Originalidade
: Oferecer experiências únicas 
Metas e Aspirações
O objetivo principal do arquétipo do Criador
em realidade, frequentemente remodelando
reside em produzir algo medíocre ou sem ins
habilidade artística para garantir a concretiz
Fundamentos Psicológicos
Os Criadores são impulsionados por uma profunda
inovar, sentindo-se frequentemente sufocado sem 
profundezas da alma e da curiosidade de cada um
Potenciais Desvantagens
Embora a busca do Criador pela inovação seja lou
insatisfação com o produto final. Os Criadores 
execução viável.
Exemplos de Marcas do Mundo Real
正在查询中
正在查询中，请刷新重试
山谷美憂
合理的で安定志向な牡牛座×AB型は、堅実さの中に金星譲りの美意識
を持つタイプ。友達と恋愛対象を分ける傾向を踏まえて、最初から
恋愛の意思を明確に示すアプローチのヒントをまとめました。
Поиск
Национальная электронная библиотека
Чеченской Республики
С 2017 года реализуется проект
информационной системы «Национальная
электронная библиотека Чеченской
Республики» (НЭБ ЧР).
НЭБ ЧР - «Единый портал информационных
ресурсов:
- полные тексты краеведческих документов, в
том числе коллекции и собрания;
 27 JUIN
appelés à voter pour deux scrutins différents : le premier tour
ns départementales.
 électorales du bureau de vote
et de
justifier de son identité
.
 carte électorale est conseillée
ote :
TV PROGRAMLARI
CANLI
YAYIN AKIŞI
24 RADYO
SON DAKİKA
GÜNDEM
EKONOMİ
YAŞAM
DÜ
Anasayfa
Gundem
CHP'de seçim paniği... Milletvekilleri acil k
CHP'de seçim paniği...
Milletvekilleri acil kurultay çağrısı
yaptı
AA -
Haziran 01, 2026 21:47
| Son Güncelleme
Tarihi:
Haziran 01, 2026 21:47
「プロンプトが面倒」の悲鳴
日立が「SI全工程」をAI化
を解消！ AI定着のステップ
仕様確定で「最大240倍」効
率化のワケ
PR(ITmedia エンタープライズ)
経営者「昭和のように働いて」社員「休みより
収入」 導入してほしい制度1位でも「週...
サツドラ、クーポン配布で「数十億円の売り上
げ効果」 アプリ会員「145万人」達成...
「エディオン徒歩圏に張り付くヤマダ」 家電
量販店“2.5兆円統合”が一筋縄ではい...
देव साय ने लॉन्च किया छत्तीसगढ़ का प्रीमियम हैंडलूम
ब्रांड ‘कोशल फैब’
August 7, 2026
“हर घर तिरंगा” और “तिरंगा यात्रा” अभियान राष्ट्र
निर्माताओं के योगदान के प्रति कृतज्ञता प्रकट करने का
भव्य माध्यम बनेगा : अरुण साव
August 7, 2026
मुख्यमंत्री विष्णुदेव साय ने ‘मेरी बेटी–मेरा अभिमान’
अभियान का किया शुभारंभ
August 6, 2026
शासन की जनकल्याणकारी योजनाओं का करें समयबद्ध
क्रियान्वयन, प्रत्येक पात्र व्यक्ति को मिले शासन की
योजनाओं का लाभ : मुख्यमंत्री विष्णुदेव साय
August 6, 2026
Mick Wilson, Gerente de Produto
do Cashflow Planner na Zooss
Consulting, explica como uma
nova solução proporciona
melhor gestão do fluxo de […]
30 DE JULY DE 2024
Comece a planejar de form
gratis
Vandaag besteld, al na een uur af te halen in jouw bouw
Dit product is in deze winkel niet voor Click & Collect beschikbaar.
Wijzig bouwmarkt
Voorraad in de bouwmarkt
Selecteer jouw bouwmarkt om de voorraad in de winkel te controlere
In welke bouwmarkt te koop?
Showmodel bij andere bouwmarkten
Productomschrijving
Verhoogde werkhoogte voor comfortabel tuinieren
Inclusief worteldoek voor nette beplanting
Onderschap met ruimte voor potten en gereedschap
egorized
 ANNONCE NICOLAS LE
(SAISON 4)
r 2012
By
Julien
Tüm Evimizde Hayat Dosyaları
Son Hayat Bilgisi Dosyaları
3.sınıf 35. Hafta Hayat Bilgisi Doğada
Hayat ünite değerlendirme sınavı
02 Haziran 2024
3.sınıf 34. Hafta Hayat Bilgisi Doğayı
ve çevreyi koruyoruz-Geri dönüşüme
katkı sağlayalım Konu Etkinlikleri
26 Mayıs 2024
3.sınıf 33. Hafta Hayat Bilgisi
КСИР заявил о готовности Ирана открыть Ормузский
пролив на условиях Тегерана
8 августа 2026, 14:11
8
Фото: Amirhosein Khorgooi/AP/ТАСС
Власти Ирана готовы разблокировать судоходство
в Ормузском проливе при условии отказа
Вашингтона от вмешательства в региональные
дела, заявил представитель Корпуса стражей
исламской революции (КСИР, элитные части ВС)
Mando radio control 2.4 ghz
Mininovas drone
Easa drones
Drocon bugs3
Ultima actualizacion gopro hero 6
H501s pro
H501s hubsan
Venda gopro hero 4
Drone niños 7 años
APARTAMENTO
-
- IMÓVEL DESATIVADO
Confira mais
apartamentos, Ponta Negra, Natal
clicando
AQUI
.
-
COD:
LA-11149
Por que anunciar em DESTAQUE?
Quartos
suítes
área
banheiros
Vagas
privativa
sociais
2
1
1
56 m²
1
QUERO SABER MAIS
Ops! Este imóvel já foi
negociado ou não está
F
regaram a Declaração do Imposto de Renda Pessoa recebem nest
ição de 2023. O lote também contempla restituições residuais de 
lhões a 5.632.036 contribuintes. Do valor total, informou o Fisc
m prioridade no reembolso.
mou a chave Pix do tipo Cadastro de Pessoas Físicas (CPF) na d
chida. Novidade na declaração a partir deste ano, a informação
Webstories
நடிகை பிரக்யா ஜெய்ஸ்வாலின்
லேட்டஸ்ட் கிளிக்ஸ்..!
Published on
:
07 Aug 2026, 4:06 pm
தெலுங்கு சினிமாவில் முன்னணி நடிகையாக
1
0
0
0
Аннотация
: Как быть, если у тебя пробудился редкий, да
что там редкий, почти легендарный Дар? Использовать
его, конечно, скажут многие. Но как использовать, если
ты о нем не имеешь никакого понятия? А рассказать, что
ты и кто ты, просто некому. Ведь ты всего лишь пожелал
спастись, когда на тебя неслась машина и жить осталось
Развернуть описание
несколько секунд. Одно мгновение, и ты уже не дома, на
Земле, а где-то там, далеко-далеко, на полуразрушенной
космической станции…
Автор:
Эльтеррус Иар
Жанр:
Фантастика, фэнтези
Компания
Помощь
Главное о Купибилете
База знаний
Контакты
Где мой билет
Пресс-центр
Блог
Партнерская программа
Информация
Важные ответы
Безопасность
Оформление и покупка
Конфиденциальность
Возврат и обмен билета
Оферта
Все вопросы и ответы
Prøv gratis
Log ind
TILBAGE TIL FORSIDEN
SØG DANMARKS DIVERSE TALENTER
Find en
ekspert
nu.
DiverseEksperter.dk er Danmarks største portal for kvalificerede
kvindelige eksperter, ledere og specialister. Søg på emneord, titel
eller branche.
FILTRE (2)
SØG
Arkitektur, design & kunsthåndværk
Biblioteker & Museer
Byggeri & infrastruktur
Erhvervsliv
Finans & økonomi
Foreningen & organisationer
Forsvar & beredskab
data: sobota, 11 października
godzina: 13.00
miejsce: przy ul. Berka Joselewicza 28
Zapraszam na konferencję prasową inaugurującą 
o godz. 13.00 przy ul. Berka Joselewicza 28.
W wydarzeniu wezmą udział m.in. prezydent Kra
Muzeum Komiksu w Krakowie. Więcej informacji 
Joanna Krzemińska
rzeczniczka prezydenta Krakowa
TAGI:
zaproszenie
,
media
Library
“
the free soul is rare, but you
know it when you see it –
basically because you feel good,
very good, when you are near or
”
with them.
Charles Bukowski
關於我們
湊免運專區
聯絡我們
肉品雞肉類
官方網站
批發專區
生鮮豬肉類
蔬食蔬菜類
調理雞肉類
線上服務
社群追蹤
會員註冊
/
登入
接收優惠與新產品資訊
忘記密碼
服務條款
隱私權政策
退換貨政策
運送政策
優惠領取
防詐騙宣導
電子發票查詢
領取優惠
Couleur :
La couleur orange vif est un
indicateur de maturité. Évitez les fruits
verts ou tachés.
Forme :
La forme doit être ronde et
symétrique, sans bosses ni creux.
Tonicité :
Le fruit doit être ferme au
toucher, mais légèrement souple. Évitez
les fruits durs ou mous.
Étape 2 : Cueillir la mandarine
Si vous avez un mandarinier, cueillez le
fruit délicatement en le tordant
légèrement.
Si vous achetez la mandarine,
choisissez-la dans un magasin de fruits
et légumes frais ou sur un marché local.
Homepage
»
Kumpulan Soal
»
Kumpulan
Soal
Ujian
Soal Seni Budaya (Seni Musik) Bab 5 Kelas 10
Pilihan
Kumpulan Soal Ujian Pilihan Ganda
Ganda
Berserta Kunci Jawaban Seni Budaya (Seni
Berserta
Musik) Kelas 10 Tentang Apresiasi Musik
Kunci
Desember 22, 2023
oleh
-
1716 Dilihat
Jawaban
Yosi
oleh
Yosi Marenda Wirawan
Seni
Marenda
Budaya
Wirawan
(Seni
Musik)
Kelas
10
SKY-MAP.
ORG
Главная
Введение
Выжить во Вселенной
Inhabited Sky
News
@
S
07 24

#### WORK TO BE COMPLETED
One inclusive range is required: first line of the data through the line containing "Potenciais Desvantagens". Set it down exactly and output nothing else.

#### TASK RESULT
Originalidade
: Oferecer experiências únicas 
Metas e Aspirações
O objetivo principal do arquétipo do Criador
em realidade, frequentemente remodelando
reside em produzir algo medíocre ou sem ins
habilidade artística para garantir a concretiz
Fundamentos Psicológicos
Os Criadores são impulsionados por uma profunda
inovar, sentindo-se frequentemente sufocado sem 
profundezas da alma e da curiosidade de cada um
Potenciais Desvantagens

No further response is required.